Saved entries:
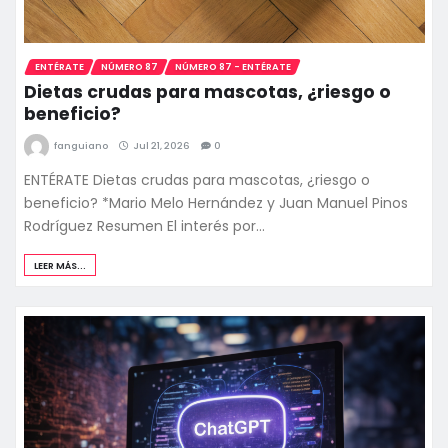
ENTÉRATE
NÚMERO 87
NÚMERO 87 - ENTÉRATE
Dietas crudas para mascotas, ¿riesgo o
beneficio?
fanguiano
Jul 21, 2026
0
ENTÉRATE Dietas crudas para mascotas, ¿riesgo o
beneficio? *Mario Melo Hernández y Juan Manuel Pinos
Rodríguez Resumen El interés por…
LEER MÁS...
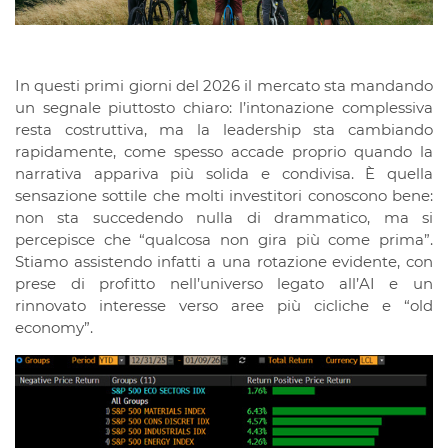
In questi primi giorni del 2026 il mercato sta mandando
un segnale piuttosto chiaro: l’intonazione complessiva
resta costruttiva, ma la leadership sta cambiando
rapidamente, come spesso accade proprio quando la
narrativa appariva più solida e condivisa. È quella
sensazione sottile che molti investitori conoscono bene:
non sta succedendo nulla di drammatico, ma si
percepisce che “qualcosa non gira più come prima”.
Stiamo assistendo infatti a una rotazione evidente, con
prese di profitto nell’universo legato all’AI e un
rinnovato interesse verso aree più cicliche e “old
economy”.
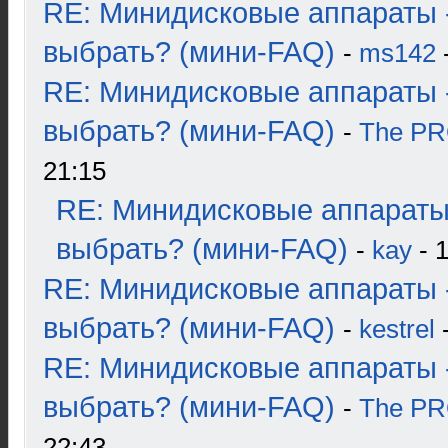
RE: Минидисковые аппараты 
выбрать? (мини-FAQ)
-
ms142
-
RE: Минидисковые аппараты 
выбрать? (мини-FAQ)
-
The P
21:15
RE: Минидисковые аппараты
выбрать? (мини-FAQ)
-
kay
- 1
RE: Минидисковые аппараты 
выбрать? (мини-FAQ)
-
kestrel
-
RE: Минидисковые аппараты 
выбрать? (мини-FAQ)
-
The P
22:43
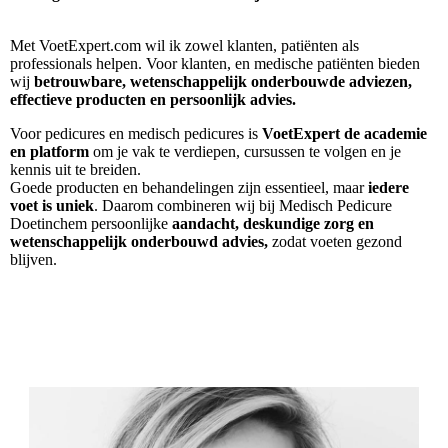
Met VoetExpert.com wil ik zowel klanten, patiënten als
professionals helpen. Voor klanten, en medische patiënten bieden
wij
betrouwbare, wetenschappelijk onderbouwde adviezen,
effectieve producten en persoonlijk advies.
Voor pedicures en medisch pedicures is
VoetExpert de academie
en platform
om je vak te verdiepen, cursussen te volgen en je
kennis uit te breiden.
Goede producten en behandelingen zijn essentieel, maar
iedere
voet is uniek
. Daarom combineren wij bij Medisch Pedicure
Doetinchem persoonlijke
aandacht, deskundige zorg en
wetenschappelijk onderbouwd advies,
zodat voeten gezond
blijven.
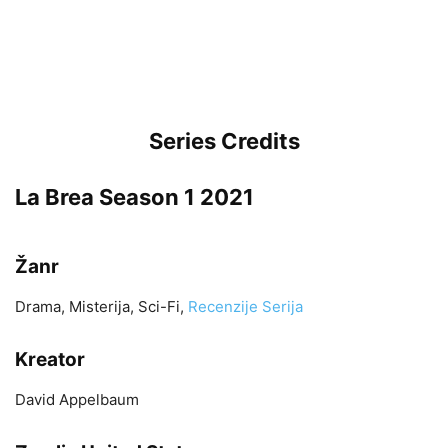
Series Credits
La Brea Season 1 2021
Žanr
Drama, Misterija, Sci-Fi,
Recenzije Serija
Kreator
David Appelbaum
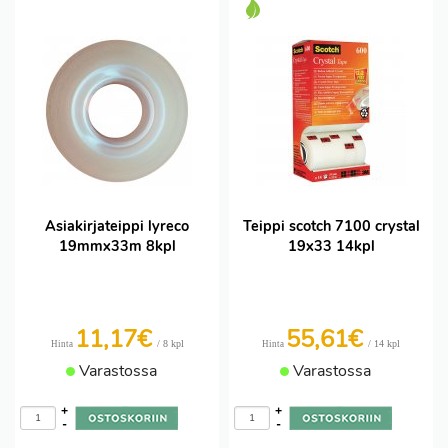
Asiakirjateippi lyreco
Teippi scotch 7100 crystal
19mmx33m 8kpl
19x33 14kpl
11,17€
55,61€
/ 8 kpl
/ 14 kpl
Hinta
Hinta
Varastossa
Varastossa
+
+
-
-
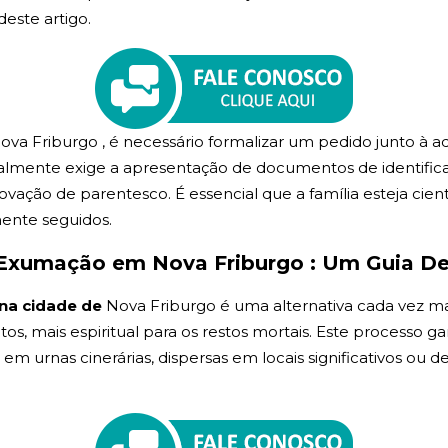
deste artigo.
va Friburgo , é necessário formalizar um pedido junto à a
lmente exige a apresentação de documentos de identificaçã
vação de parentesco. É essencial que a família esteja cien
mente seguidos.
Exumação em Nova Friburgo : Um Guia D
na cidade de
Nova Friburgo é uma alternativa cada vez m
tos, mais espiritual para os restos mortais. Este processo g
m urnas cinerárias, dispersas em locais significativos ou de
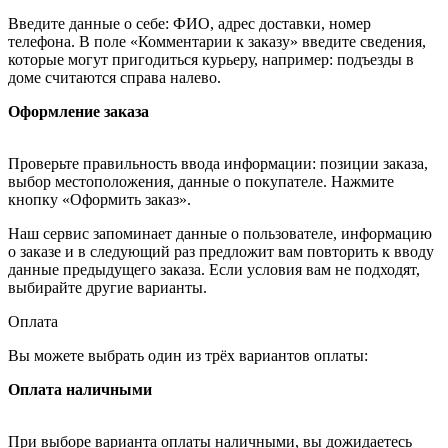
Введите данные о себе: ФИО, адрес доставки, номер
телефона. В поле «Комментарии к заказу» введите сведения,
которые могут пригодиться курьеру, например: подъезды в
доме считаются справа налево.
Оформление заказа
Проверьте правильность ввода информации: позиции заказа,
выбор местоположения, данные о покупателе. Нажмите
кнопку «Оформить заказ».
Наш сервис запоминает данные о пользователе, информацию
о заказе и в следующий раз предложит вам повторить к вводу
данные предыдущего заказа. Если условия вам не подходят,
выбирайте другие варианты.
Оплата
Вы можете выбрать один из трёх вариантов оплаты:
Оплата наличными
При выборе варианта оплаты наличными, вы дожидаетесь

==

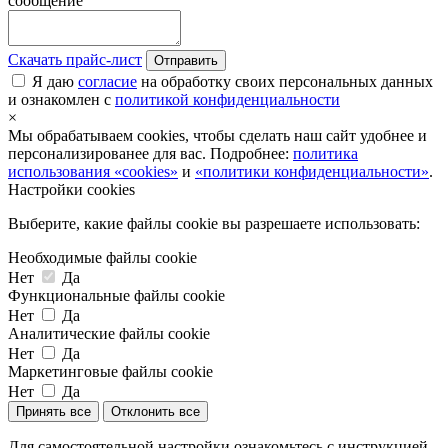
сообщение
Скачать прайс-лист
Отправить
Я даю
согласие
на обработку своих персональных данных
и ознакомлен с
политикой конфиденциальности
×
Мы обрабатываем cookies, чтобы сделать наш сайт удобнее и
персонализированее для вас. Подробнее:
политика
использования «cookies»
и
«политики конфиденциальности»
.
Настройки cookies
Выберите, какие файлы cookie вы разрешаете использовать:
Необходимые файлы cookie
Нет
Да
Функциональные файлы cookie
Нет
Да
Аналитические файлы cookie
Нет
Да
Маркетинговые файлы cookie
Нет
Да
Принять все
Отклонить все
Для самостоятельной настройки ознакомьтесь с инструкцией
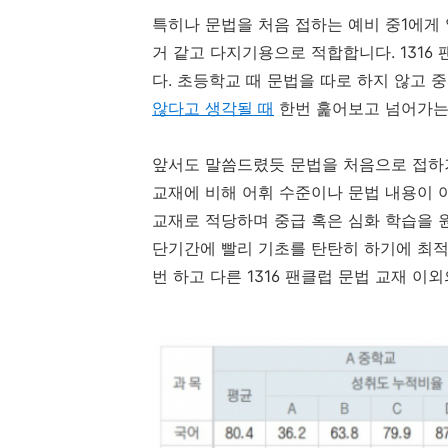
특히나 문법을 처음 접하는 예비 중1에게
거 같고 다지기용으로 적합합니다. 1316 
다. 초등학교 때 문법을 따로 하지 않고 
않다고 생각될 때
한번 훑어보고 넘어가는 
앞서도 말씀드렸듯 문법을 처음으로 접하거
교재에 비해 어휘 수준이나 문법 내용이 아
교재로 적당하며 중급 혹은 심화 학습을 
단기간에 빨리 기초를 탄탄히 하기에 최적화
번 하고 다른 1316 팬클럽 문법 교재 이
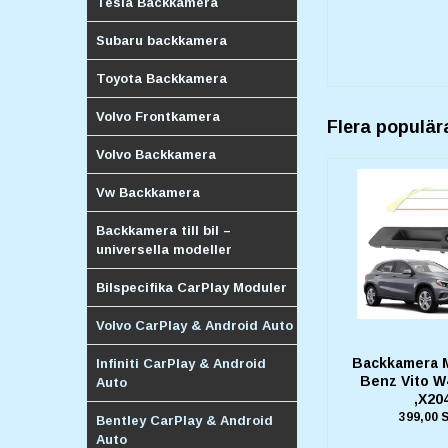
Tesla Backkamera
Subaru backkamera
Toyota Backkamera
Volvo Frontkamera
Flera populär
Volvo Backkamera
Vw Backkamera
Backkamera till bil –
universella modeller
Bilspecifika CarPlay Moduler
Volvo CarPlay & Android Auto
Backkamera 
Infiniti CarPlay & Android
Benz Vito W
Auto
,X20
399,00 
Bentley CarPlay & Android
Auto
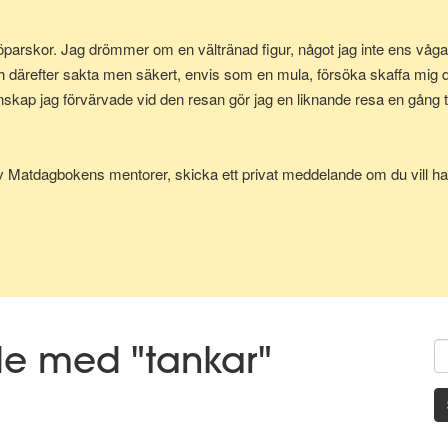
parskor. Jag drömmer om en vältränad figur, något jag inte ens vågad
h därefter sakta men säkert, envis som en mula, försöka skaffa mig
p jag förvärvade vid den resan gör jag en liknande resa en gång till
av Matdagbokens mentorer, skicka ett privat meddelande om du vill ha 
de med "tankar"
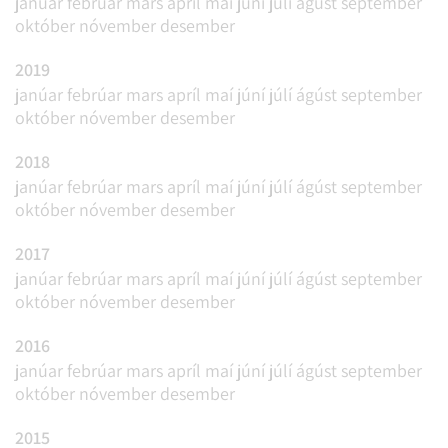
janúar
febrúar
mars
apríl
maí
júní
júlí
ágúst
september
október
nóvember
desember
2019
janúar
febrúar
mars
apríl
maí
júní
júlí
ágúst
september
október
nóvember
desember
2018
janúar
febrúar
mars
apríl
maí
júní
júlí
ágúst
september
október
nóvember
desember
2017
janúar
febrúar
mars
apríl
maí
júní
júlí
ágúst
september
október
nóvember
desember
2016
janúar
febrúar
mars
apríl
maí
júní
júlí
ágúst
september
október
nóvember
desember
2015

--

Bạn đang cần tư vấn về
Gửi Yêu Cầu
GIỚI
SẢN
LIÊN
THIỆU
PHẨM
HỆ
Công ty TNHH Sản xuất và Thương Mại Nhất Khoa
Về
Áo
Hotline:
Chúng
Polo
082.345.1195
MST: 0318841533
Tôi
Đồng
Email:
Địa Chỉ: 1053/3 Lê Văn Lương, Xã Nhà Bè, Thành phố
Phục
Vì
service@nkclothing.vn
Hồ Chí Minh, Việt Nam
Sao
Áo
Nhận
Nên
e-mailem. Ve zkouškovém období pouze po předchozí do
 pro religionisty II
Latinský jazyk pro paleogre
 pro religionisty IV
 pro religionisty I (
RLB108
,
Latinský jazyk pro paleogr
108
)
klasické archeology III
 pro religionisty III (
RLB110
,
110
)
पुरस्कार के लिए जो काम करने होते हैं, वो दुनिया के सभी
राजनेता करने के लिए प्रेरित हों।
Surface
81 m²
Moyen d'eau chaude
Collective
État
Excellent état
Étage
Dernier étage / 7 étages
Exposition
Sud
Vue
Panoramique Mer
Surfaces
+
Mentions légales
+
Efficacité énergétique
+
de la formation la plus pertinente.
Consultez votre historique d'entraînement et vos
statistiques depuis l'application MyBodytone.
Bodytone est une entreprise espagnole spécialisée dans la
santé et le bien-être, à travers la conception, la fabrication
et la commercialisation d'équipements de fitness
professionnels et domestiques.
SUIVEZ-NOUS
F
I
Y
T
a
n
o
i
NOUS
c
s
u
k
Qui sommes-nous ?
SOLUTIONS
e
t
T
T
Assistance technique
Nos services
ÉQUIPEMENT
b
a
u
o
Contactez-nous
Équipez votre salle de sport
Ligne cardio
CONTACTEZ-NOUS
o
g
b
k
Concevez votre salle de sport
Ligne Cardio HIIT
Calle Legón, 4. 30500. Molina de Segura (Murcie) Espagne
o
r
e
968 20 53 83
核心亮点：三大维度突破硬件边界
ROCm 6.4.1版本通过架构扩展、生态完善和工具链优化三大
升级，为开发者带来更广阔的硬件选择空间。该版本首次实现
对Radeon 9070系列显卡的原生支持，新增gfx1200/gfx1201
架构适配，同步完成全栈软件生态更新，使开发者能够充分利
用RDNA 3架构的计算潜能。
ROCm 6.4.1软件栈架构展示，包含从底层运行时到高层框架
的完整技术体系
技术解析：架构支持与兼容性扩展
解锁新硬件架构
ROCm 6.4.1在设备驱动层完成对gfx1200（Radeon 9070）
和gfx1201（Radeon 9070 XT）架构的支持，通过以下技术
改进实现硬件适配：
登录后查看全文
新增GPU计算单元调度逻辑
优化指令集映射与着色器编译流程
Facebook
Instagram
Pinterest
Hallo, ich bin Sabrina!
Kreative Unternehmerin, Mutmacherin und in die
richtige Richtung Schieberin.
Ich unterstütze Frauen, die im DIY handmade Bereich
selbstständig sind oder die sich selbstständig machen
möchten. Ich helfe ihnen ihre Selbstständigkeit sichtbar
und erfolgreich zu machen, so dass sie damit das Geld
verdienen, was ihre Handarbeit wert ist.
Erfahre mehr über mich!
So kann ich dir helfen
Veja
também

## What the exercise asks
Note each line of the entries that has "riesgo" in it, and copy those lines.

## Task result
Dietas crudas para mascotas, ¿riesgo o
ENTÉRATE Dietas crudas para mascotas, ¿riesgo o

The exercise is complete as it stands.